This year I was lucky enough to be chosen to spend 6 months at the Alan Turing Institute as an Enrichment student. The primary focus of my PhD has been the development of new molecular shape similarity methods for use in Virtual Screening of large databases to find potential new drug candidates. This captures the shape of a molecule with just 9 numbers, which we believed would also be an efficient way of representing the features of a molecule for machine learning. However, as a Chemist by training I didn’t know much about machine learning, so applied for the Enrichment Scheme to learn more.

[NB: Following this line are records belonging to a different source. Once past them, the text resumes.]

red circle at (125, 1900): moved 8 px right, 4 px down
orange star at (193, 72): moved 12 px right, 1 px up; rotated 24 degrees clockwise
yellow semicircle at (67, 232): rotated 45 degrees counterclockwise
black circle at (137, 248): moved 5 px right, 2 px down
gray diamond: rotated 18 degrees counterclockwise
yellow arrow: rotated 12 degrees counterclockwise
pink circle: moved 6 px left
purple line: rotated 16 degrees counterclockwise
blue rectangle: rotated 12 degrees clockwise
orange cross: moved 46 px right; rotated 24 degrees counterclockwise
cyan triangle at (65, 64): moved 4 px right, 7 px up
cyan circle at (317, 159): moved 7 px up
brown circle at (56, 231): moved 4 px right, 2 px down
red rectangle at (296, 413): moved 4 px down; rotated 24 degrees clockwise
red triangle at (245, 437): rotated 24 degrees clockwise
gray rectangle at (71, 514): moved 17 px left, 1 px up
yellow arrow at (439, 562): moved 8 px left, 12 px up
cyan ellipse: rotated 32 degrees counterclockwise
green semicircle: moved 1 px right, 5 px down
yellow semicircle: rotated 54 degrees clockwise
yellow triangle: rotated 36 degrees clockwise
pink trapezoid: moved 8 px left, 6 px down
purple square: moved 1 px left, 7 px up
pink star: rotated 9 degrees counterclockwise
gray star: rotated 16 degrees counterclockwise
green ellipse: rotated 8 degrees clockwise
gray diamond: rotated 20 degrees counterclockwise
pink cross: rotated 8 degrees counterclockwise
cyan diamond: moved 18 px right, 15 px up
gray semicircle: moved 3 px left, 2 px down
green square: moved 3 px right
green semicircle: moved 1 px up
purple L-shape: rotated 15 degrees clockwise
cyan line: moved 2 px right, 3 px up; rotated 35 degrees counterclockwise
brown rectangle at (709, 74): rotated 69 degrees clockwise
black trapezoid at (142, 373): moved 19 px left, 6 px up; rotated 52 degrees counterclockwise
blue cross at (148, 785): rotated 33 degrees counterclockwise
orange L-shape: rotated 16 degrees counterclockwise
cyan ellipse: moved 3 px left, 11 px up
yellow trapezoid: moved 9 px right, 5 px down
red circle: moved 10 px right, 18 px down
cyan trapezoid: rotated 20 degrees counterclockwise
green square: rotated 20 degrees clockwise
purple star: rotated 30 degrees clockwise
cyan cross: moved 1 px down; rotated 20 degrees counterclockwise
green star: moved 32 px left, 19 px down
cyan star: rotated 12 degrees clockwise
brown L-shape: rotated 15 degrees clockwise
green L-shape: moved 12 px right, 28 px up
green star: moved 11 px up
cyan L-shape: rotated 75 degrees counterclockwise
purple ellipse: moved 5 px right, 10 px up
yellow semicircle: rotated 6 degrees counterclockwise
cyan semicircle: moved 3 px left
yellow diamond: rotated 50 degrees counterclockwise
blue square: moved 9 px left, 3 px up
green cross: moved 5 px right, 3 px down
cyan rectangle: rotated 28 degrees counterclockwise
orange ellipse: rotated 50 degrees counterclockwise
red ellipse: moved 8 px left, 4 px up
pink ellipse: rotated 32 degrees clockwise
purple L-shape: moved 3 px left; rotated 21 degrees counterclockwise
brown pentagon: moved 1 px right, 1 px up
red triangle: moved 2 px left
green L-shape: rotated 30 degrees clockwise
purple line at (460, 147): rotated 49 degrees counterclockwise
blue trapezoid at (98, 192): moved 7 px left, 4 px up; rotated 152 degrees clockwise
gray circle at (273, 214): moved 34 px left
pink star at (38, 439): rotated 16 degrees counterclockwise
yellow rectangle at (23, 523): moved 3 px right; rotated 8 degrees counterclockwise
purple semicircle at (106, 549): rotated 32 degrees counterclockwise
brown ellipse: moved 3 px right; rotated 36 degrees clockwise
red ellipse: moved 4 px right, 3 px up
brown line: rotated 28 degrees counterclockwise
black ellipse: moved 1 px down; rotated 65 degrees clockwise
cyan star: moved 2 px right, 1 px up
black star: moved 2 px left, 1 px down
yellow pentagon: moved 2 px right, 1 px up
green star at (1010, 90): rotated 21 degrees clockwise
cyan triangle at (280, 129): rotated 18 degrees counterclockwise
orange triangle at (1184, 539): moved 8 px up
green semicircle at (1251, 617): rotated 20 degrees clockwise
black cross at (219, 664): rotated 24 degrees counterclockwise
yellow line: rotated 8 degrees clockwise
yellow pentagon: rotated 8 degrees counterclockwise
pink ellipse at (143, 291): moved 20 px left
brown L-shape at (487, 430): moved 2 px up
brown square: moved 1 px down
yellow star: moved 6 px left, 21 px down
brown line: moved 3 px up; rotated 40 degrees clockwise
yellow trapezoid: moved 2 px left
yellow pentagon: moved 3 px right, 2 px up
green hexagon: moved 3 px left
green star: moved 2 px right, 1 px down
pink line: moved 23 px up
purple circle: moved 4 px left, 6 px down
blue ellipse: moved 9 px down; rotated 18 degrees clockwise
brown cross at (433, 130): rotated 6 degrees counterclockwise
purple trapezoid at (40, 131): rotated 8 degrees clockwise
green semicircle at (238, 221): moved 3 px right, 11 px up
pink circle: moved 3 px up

Overview of the key steps in constructing our in-house descriptor of molecular shape

What is the Alan Turing Institute?

The Alan Turing Institute was founded in 2015 as the UK’s national centre for excellence in data science and artificial intelligence. It is named in honour of Alan Turing (23 June 1912 – 7 June 1954), a mathematician and one of the founders of the field of computer science, most famous for his work during the war as a code breaker. The institute, housed in the British Library, brings together researchers from universities across the UK to facilitate collaboration with industry, public and 3rd sector organisations to tackle challenges facing science, society and the economy.

The British Library, home to the Alan Turing Institute

What is the Turing Enrichment Scheme?

The Enrichment Scheme, which began in 2018, gives 2nd and 3rd year PhD students the opportunity to enhance their research by engaging with the community at the Turing. By spending a period away from their home universities students are encouraged to develop independence as a researcher, building collaborations with the Turing fellows and other PhD students and developing new ideas. Students are also encouraged to engage with the training, talks and other activities hosted by the institute. Students can spend 6 months to a year based at Turing HQ in London or can choose to engage remotely with the Turing’s active online community. Applications for the scheme open in winter, with placements starting in the following October. A computer science background is not required, placements are open to any researchers with an interest in using data science/machine learning methods in their work! More information about the scheme can be found here.

My Time at the Turing

Throughout my time at the Turing I met with people working in all sorts of weird and wonderful areas of research which certainly led to some interesting lunchtime debates! The office itself is a lovely space to work. We were very well looked after with free snacks and coffee - ask anyone about the Turing Institute and one of the first things they’ll mention is the coffee tap! I attended courses in Research Data Science and Research Software Engineering to improve my coding skills. These usually run in November and January each year respectively and are open for all to attend. More about the training opportunities available at the Institute can be found here. I also took on a role as one of the “Community Champions”, tasked with organizing social activities for my cohort. This included a well-attended “Lunch and Learn” series where we each took turns presenting our research as well as regular trips to the pub. We also managed to arrange a visit from one of the software engineers at DeepMind, who kindly provided a training session on some of the libraries they use.

The opportunity for discussions with researchers from different backgrounds allowed me to think about my own work from a new perspective, and even lead to a small project outwith my original PhD. Working with a friend whose PhD investigates the generation of images of galaxies from satellite data, we attempted to train a Deep Residual Learning model to predict drug activity when trained on a series of snapshot images of the space filling models of molecules (where each atom is represented with a sphere), labelled as active or inactive against the disease under investigation. While this approach proved unsuccessful, as the neural network would ultimately need far more data than is typically available in an academic setting to make meaningful predictions, I still learned a lot from trying something new. Upon returning to Newcastle I have also taken up a project applying the skills I learned while at the Turing. I will be working with real data from the Medicinal Chemistry group and Biosciences Institute to investigate the use of machine learning models trained using DNA Encoded Libraries to predict new potential drug candidates from large chemical libraries.

Example of the snapshot of the front and back of a molecule used for training the Residual network

Overall, I’d highly recommend an Enrichment placement to any PhD students interested in working with machine learning or data science. Having spent much of my studies working from home (thanks to the COVID-19 pandemic!) it was really reassuring to spend time amongst others who have had a similar experience. The opportunity for discussions with researchers from a wide range of backgrounds allowed me to think about my own work from a new perspective and gave me lots of ideas for the next steps in the project!